Ils ont installé leur petit comptoir au rez-de-chaussée, il y a deux ans maintenant. Leur clientèle est constituée pour l’essentiel des employés des différentes compagnies qui logent dans l’immeuble: MusiquePlus, Audiogram, Voir – dont les bureaux occupent le 7e et dernier étage… On trouve aussi ici une entreprise de télémarketing, qui roule 24 heures sur 24.
Ils, c’est un couple de Taïwanais qui réussissent à préparer, dans un local grand comme une garde-robe, un menu déjeuner, un autre pour le midi (trois ou quatre plats chaque jour), tout un assortiment de desserts… Le café n’est guère plus que potable, mais nous sommes nombreux à avoir maintenant nos habitudes à ce modeste comptoir. Nous y sommes toujours accueillis avec un immense sourire, et repartons souvent avec une poignée de bonbons asiatiques en plus de notre commande. Cadeau.
Cet immeuble, je m’en rends compte aujourd’hui, est un parfait condensé de Montréal. S’y croisent pas mal de francophones, bon nombre d’anglophones et, télémarketing international oblige, des gens s’exprimant en hindi, en mandarin et autres.
Cet immeuble est un condensé de Montréal et on y observe des comportements typiquement montréalais: voilà deux ans que nos amis ont ouvert leur commerce et, si on y est servi avec une infinie courtoisie, on y est servi strictement en anglais. Mis à part un «bonjour» ou «merci» çà ou là, plutôt rare. Et vous savez quoi? Je leur jette moins la pierre que je ne me la jette à moi-même.
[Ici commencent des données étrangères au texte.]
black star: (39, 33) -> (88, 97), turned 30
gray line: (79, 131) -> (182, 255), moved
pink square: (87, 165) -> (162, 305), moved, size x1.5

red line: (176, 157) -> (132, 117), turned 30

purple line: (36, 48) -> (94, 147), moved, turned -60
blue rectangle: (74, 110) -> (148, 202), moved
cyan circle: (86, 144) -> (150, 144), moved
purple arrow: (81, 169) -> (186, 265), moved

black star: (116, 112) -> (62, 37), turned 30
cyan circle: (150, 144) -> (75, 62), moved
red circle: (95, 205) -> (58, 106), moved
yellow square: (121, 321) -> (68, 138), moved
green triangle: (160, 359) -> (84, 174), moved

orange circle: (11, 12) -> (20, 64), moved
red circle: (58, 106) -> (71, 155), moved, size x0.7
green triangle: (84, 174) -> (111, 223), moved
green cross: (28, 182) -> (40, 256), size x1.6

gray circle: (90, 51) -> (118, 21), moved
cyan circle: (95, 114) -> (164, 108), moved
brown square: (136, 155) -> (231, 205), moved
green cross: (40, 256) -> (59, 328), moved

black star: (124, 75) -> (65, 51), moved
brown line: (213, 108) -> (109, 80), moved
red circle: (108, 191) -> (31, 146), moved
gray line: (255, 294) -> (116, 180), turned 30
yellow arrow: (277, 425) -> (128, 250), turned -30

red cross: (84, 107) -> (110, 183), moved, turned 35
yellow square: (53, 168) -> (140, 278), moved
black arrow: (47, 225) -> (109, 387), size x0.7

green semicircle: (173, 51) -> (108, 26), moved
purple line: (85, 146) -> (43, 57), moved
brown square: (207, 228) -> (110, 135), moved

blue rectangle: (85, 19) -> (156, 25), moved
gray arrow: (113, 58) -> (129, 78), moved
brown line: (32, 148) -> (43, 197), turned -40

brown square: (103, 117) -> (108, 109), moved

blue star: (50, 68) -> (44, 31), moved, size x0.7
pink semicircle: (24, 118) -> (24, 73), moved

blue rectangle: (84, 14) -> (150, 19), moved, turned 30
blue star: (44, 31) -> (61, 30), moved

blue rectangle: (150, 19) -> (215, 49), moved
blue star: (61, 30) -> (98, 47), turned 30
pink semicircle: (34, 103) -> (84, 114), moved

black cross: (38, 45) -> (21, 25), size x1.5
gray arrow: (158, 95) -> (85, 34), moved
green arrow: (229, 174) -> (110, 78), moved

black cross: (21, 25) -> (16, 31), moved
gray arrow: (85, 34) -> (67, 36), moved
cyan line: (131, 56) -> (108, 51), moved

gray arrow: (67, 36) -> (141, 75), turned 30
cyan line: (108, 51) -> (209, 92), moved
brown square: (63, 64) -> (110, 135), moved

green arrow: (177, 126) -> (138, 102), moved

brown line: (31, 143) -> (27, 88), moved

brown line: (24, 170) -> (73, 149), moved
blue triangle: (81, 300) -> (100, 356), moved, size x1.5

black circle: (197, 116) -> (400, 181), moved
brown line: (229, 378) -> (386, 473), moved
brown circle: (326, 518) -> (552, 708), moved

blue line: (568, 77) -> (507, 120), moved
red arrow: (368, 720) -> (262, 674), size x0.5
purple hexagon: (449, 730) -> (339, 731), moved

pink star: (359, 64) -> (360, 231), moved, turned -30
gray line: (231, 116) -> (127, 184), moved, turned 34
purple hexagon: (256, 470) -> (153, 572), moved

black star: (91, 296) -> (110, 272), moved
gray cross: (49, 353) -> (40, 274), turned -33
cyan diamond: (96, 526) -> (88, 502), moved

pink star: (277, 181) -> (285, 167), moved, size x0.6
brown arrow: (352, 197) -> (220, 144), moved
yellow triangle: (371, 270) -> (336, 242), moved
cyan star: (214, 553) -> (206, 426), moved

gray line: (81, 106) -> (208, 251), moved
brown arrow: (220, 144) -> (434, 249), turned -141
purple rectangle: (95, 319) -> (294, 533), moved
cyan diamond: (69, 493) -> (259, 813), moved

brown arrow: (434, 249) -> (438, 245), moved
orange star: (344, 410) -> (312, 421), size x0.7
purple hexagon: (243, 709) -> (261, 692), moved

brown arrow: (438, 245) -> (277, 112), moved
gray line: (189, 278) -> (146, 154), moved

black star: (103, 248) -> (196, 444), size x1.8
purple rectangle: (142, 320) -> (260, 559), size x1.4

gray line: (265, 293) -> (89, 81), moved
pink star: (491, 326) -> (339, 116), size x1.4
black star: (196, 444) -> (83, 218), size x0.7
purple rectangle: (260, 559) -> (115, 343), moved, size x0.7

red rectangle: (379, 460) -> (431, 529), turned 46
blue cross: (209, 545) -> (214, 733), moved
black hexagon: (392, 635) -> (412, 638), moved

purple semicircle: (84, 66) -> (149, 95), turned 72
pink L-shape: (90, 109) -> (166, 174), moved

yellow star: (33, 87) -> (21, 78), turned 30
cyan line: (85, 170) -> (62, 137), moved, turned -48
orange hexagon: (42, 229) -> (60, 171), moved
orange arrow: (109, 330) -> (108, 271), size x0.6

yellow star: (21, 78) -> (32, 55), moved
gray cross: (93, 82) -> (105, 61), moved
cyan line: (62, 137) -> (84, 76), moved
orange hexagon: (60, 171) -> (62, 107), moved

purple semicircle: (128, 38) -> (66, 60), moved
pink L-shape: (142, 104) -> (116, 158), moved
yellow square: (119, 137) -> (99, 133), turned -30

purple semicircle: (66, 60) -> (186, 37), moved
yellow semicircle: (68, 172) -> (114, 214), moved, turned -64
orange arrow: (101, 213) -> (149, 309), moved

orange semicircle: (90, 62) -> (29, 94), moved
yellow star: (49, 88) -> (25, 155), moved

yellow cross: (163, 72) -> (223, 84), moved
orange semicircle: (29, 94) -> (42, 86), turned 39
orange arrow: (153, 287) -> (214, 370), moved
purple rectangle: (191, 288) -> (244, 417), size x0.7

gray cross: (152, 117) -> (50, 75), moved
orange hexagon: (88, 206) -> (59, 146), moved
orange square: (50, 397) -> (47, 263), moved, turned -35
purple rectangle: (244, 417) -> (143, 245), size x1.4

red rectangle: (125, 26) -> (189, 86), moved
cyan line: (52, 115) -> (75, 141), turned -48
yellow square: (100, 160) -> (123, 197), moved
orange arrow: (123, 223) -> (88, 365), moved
Quand je parle de comportements typiquement montréalais, j’ai surtout à l’esprit ce réflexe qui est devenu le mien et celui de presque tout le monde dans l’immeuble: répondre en anglais. Par courtoisie.
J’ai beau avoir eu mal au ventre en lisant les conclusions des récentes études de l’Office québécois de la langue française, j’ai beau avoir une peur bleue pour ma langue devant les tendances lourdes qui s’y dessinent, je contribue allègrement à la problématique. Parce que c’est moins compliqué. Parce que toutes les fois où l’envie m’a pris de signifier à mes amis néo-québécois que leur français s’améliorait décidément lentement, j’ai trouvé plus urgent à faire, plus important. Surtout, je ne voulais pas froisser ces gens par ailleurs adorables.
Officiellement on s’indigne, mais au quotidien on fait tous un peu preuve de laxisme. Et un jour ou l’autre on constatera, incrédules, qu’on a franchi le point de non-retour linguistique.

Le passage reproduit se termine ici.